Friday, February 24, 2012



(Discourse by N.R. Srinivasan)

Basic Poojaa vidhaanam (worship ritual) at homes consists of five steps or five-fold offerings—Sankalpa, dhoopa-deepa, naivedya, archana and aarati. A more elaborate Poojaa conducted in temples consists of sixteen steps, known as Shodasoepachaara Pooja. The most elaborate Pooja is sixty-four steps Pooja, where offerings include music, dance, chariots, elephants and other items. Kalyaanoetsava or Wedding ceremony ritual, recalling the incidence from the Puraanas and following Vedic ritualistic tradition of marriage occupies a prominent place in the elaborate pooja rituals in the Temple Tradition. Devotees perform this elaborate pooja with lively celebrations and reverence for the welfare of the family and friends. Often temples themselves conduct such rituals with public support and goodwill for universal peace and prosperity and the benefit of all.

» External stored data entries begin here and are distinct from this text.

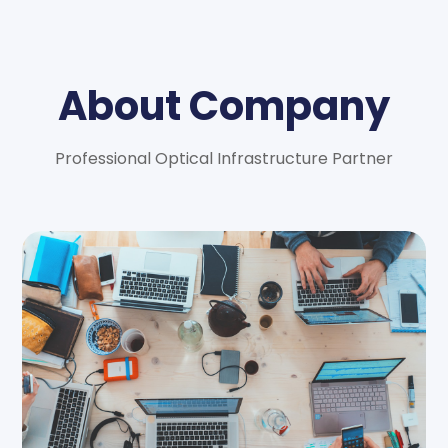
About Company
Professional Optical Infrastructure Partner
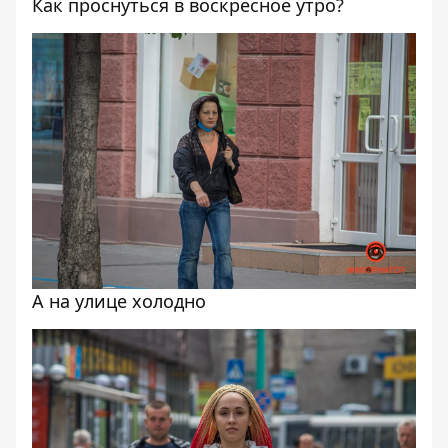
Как проснуться в воскресное утро?
А на улице холодно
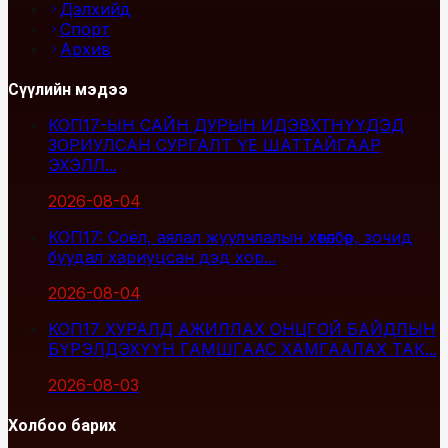
Дэлхийд
Спорт
Архив
Сүүлийн мэдээ
КОП17-ЫН САЙН ДУРЫН ИДЭВХТНҮҮДЭД
ЗОРИУЛСАН СУРГАЛТ ҮЕ ШАТТАЙГААР
ЭХЭЛЛ...
2026-08-04
КОП17: Соёл, аялал жуулчлалын хөтөлбөр, зочид
буудал хариуцсан дэд хор...
2026-08-04
КОП17 ХУРАЛД АЖИЛЛАХ ОНЦГОЙ БАЙДЛЫН
БҮРЭЛДЭХҮҮН ГАМШГААС ХАМГААЛАХ ТАК...
2026-08-03
Холбоо барих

Brihadaaranyaka Upanishad says: The world in the beginning was unmanifest. There was Self (Brahman) and nothing else. The Self split into two pieces. One was male and the other was female. In the drama of female withdrawal and male aggression the entire manifestation (creation) came into being. Thus Nirguna Brahman manifested Itself as Saguna Brahman combining male and female aspect within itself.


Upanishadic texts not only mention desire (Kaama) as an organism inclination, but also suggests that in each individual there is a male aspect as well as a female aspect, an introvert as well as extravert tendency. All this is for the satisfaction of Self, for manifestation and differentiation of names and forms.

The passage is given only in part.